Operations 23 min read

Mastering LVS+Keepalived: Build a Production-Ready High-Availability Load Balancer

This comprehensive guide walks you through the principles, architecture, deployment steps, performance tuning, monitoring, and advanced techniques for building a robust, production‑grade high‑availability load‑balancing solution using LVS and Keepalived, suitable for both beginners and seasoned engineers.

Ops Community
Ops Community
Ops Community
Mastering LVS+Keepalived: Build a Production-Ready High-Availability Load Balancer

LVS+Keepalived High Availability Architecture Practice: From Intro to Production Deployment

Introduction: Why every ops should master LVS+Keepalived?

During a midnight production incident, our primary load balancer crashed and the e‑commerce platform went down instantly, highlighting that a system without high‑availability architecture is like a tightrope walker without a safety net. This experience led to deep research and the discovery that the LVS+Keepalived combination offers excellent performance, simple deployment, and low maintenance cost.

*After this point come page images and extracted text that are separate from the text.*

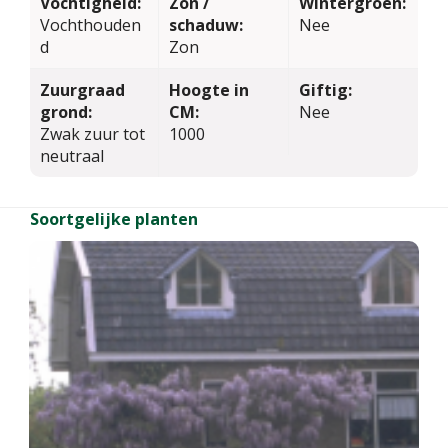
Vochtigheid:
Zon /
Wintergroen:
Vochthouden
schaduw:
Nee
d
Zon
Zuurgraad
Hoogte in
Giftig:
grond:
CM:
Nee
Zwak zuur tot
1000
neutraal
Soortgelijke planten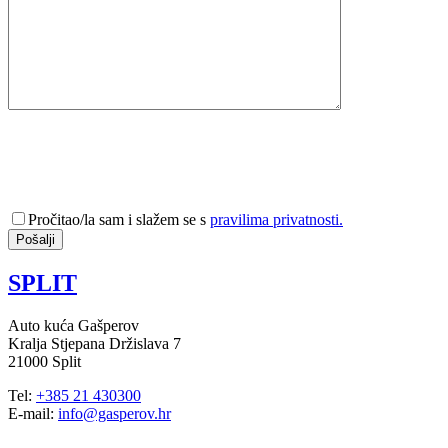
Pročitao/la sam i slažem se s
pravilima privatnosti.
SPLIT
Auto kuća Gašperov
Kralja Stjepana Držislava 7
21000 Split
Tel:
+385 21 430300
E-mail:
info@gasperov.hr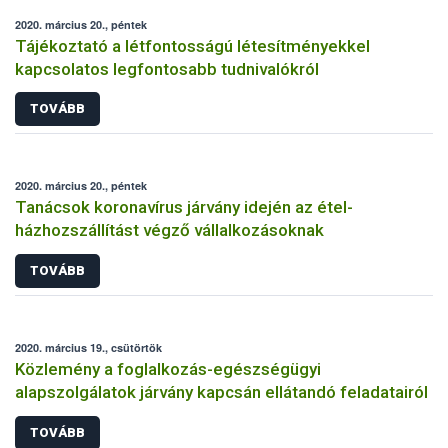
2020. március 20., péntek
Tájékoztató a létfontosságú létesítményekkel
kapcsolatos legfontosabb tudnivalókról
TOVÁBB
2020. március 20., péntek
Tanácsok koronavírus járvány idején az étel-
házhozszállítást végző vállalkozásoknak
TOVÁBB
2020. március 19., csütörtök
Közlemény a foglalkozás-egészségügyi
alapszolgálatok járvány kapcsán ellátandó feladatairól
TOVÁBB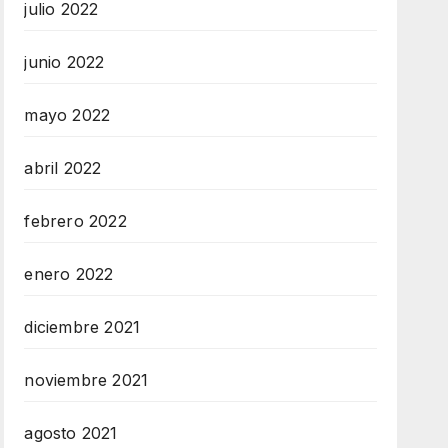
julio 2022
junio 2022
mayo 2022
abril 2022
febrero 2022
enero 2022
diciembre 2021
noviembre 2021
agosto 2021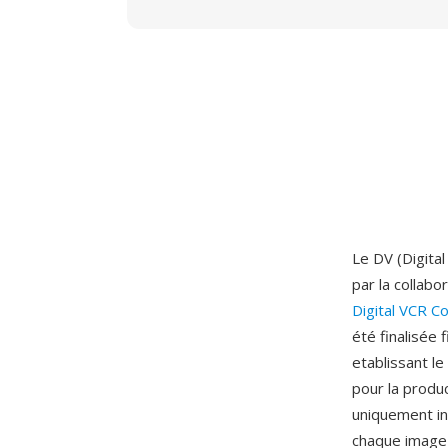
Le DV (Digita
par la collabo
Digital VCR C
été finalisée
etablissant 
pour la produ
uniquement in
chaque image 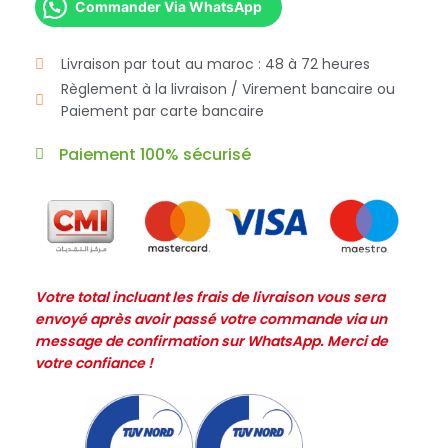
Commander Via WhatsApp
Livraison par tout au maroc : 48 à 72 heures
Règlement à la livraison / Virement bancaire ou
Paiement par carte bancaire
Paiement 100% sécurisé
Votre total incluant les frais de livraison vous sera
envoyé après avoir passé votre commande via un
message de confirmation sur WhatsApp. Merci de
votre confiance !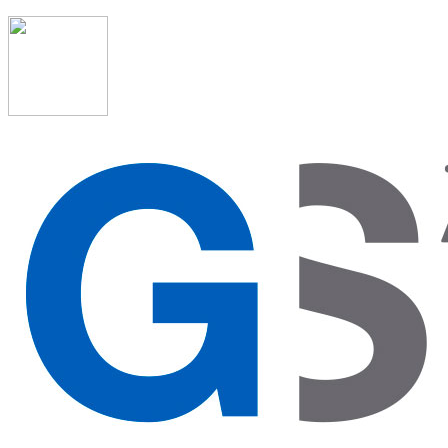
91 523 08 88
admon@graduadosocialmadrid.org
Horario de verano: 15 jun. al 15 de sept. (L-J 08:00 a 15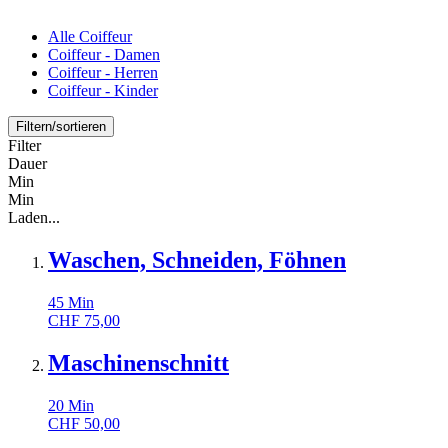
Alle Coiffeur
Coiffeur - Damen
Coiffeur - Herren
Coiffeur - Kinder
Filtern/sortieren
Filter
Dauer
Min
Min
Laden...
Waschen, Schneiden, Föhnen
45
Min
CHF
75,00
Maschinenschnitt
20
Min
CHF
50,00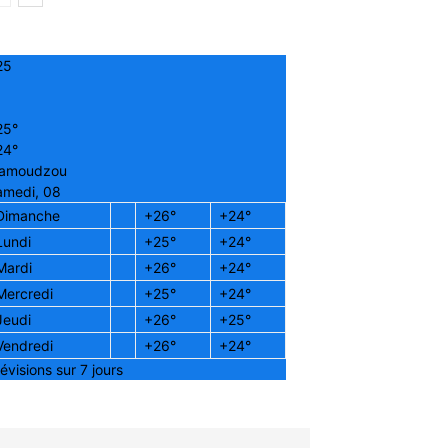
25
25°
24°
amoudzou
amedi, 08
Dimanche
+
26°
+
24°
Lundi
+
25°
+
24°
Mardi
+
26°
+
24°
Mercredi
+
25°
+
24°
Jeudi
+
26°
+
25°
Vendredi
+
26°
+
24°
évisions sur 7 jours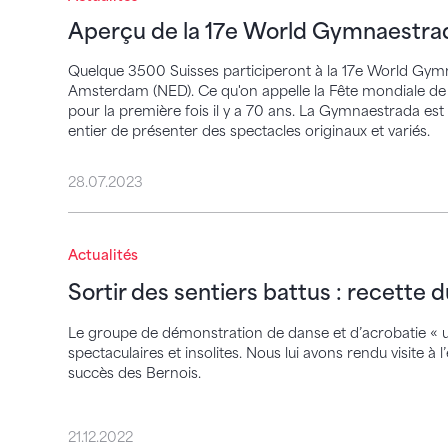
Aperçu de la 17e World Gymnaestra
Quelque 3500 Suisses participeront à la 17e World Gymna
Amsterdam (NED). Ce qu'on appelle la Fête mondiale de l
pour la première fois il y a 70 ans. La Gymnaestrada e
entier de présenter des spectacles originaux et variés.
28.07.2023
Sortir des sentiers battus : recette du suc
Actualités
Sortir des sentiers battus : recette 
Le groupe de démonstration de danse et d’acrobatie « un
spectaculaires et insolites. Nous lui avons rendu visite à
succès des Bernois.
21.12.2022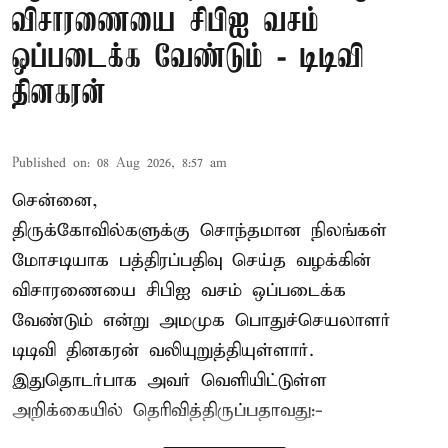
விசாரணையை சிபிஐ வசம்
ஒப்படைக்க வேண்டும் - டிடிவி
தினகரன்
Published on
:
08 Aug 2026, 8:57 am
சென்னை,
திருக்கோவில்களுக்கு சொந்தமான நிலங்கள்
மோசடியாக பத்திரப்பதிவு செய்த வழக்கின்
விசாரணையை சிபிஐ வசம் ஒப்படைக்க
வேண்டும் என்று அமமுக பொதுச்செயலாளர்
டிடிவி தினகரன் வலியுறுத்தியுள்ளார்.
இதுதொடர்பாக அவர் வெளியிட்டுள்ள
அறிக்கையில் தெரிவித்திருப்பதாவது:-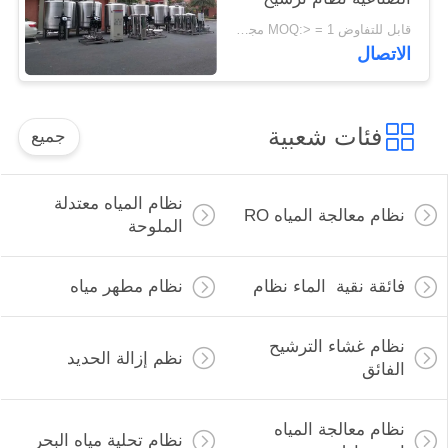
المياه تحويل التردد إعادة
قابل للتفاوض MOQ:> = 1 مجموعات
استخدام المياه
الاتصال
فئات شعبية
جميع
نظام المياه معتدلة
نظام معالجة المياه RO
الملوحة
فائقة نقية الماء نظام
نظام مطهر مياه
نظام غشاء الترشيح
نظم إزالة الحديد
الفائق
نظام معالجة المياه
نظام تحلية مياه البحر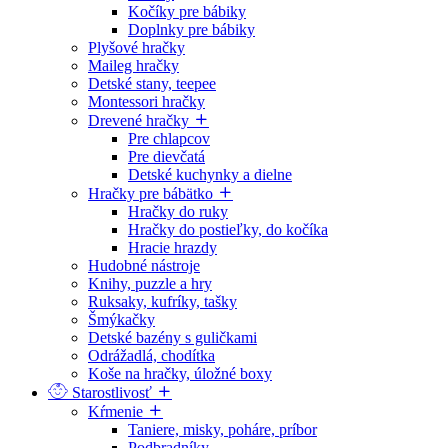
Kočíky pre bábiky
Doplnky pre bábiky
Plyšové hračky
Maileg hračky
Detské stany, teepee
Montessori hračky
Drevené hračky
Pre chlapcov
Pre dievčatá
Detské kuchynky a dielne
Hračky pre bábätko
Hračky do ruky
Hračky do postieľky, do kočíka
Hracie hrazdy
Hudobné nástroje
Knihy, puzzle a hry
Ruksaky, kufríky, tašky
Šmýkačky
Detské bazény s guličkami
Odrážadlá, chodítka
Koše na hračky, úložné boxy
Starostlivosť
Kŕmenie
Taniere, misky, poháre, príbor
Podbradníky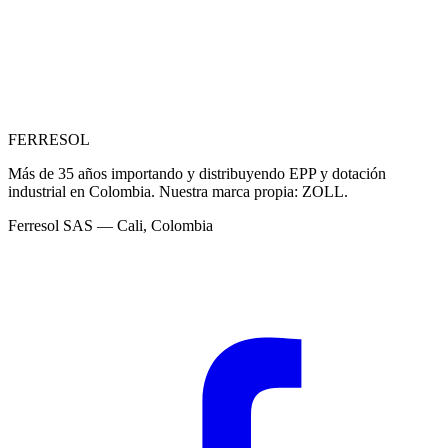
315 365 7986
Enviar correo
FERRESOL
Más de 35 años importando y distribuyendo EPP y dotación
industrial en Colombia. Nuestra marca propia:
ZOLL
.
Ferresol SAS — Cali, Colombia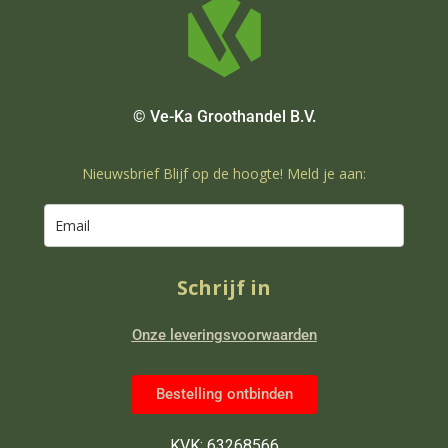
© Ve-Ka Groothandel B.V.
Nieuwsbrief Blijf op de hoogte! Meld je aan:
Schrijf in
Onze leveringsvoorwaarden
Bestelling ontbinden
KVK: 63268566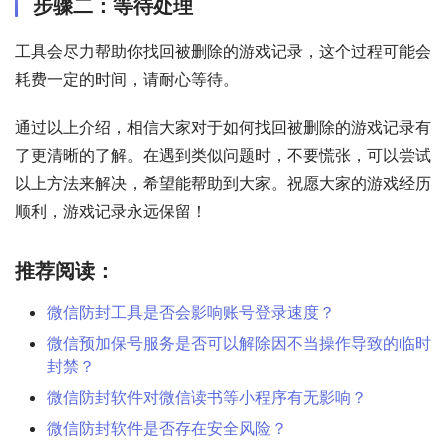
步骤二：等待处理
工具会尽力帮助你找回被删除的游戏记录，这个过程可能会
耗费一定的时间，请耐心等待。
通过以上介绍，相信大家对于如何找回被删除的游戏记录有
了更清晰的了解。在遇到类似问题时，不要慌张，可以尝试
以上方法来解决，希望能帮助到大家。祝愿大家的游戏经历
顺利，游戏记录永远保留！
推荐阅读：
微信防封工具是否会影响账号登录速度？
微信预加保号服务是否可以解除因不当操作导致的临时
封禁？
微信防封软件对微信读书等小程序有无影响？
微信防封软件是否存在安全风险？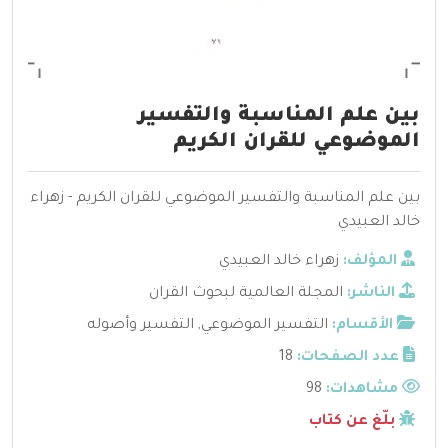
بين علم المناسبة والتفسير
الموضوعي للقران الكريم
بين علم المناسبة والتفسير الموضوعي للقران الكريم - زهراء
خالد العبيدي
المؤلف:
زهراء خالد العبيدي
الناشر:
المجلة العالمية لبحوث القران
الأقسام:
التفسير الموضوعي
,
التفسير وأصوله
عدد الصفحات:
18
مشاهدات:
98
بلّغ عن كتاب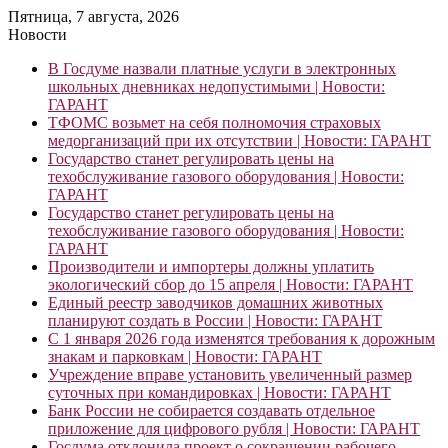
Пятница, 7 августа, 2026
Новости
В Госдуме назвали платные услуги в электронных
школьных дневниках недопустимыми | Новости:
ГАРАНТ
ТФОМС возьмет на себя полномочия страховых
медорганизаций при их отсутствии | Новости: ГАРАНТ
Государство станет регулировать цены на
техобслуживание газового оборудования | Новости:
ГАРАНТ
Государство станет регулировать цены на
техобслуживание газового оборудования | Новости:
ГАРАНТ
Производители и импортеры должны уплатить
экологический сбор до 15 апреля | Новости: ГАРАНТ
Единый реестр заводчиков домашних животных
планируют создать в России | Новости: ГАРАНТ
С 1 января 2026 года изменятся требования к дорожным
знакам и парковкам | Новости: ГАРАНТ
Учреждение вправе установить увеличенный размер
суточных при командировках | Новости: ГАРАНТ
Банк России не собирается создавать отдельное
приложение для цифрового рубля | Новости: ГАРАНТ
Госдума отклонила проект о сокращении рабочего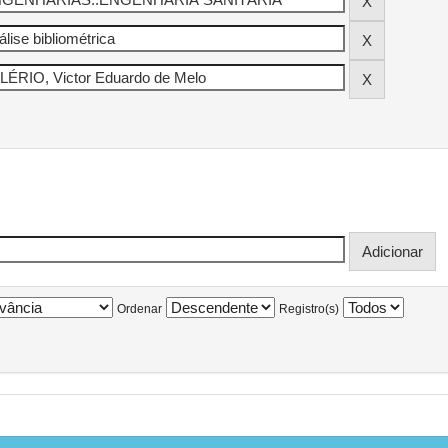
Ordenar
Registro(s)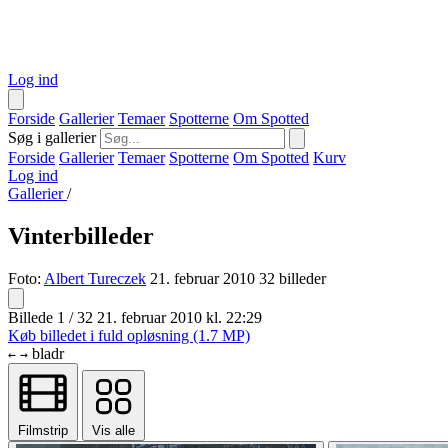
Log ind
Forside
Gallerier
Temaer
Spotterne
Om Spotted
Søg i gallerier
Forside
Gallerier
Temaer
Spotterne
Om Spotted
Kurv
Log ind
Gallerier
/
Vinterbilleder
Foto:
Albert Tureczek
21. februar 2010
32 billeder
Billede 1 / 32
21. februar 2010 kl. 22:29
Køb billedet i fuld opløsning (1.7 MP)
bladr
←
→
Filmstrip
Vis alle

1. LVS+Keepalived Architecture Principles Deep Dive

1.1 Why choose LVS?

LVS (Linux Virtual Server) is a kernel‑level load balancer developed by Dr. Zhang Wensong. Compared with application‑layer balancers like Nginx or HAProxy, LVS runs in kernel space and provides:

Extremely high performance : can handle millions of concurrent connections per node.

Very low latency : kernel‑level forwarding with almost no overhead.

Stable and reliable : rigorously tested by the Linux kernel team.

Low resource consumption : minimal CPU and memory usage.

1.2 Core value of Keepalived

Keepalived is more than a simple HA tool; its three core functions simplify operations:

VRRP protocol implementation : automatic failover with second‑level recovery.

Health check mechanism : multi‑level, multi‑dimensional health detection.

LVS rule management : dynamic IPVS rule management without manual intervention.

1.3 Architecture design patterns

Three common deployment modes in production:

Mode 1: Dual‑node active‑standby Suitable for small‑to‑medium services, low cost, simple maintenance. One master handles all traffic, the backup stays idle.

Mode 2: Dual‑node active‑active For high‑traffic scenarios, both servers work simultaneously and act as backups, achieving higher resource utilization.

Mode 3: Multi‑level cascade For ultra‑large clusters, traffic is distributed through multiple LVS layers.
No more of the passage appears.